Please transcribe, exactly and only, the lines of the records below from the one holding "has width=953, height=978." to the very end.

★ ★ ★ ★

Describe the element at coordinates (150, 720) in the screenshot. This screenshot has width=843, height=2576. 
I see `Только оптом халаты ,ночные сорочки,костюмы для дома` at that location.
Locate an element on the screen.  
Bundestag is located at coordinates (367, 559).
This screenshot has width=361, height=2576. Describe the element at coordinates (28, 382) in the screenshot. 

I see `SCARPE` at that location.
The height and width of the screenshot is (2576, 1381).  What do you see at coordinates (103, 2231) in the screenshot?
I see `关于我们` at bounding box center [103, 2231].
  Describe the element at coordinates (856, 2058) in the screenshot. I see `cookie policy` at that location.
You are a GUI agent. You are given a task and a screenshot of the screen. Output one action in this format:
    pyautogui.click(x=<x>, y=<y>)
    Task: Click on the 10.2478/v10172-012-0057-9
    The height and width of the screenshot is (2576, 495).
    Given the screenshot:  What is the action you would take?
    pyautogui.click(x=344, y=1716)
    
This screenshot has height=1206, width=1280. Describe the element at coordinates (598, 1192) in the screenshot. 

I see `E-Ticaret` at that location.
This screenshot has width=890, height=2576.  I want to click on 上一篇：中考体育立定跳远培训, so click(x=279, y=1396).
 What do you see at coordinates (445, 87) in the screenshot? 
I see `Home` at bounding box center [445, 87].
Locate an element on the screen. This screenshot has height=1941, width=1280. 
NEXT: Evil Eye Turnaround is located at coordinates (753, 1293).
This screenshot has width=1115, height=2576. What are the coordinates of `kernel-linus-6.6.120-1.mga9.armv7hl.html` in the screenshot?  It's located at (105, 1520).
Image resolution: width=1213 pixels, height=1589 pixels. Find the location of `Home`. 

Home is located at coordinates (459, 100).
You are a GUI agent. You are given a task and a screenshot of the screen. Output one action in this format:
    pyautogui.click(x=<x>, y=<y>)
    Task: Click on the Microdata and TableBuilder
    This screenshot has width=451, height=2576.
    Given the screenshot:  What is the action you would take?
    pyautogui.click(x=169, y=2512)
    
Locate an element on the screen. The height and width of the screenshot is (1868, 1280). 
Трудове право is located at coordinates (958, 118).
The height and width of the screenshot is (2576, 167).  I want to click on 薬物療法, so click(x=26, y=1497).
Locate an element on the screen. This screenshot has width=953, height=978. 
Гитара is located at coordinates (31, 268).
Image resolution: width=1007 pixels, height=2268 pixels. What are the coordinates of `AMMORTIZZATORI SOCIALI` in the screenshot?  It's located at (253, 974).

★ ★ ★ ★

Reply
Locate an element on the screen. This screenshot has width=953, height=978. 
Гитара is located at coordinates (31, 268).
Image resolution: width=1007 pixels, height=2268 pixels. What are the coordinates of `AMMORTIZZATORI SOCIALI` in the screenshot?  It's located at (253, 974).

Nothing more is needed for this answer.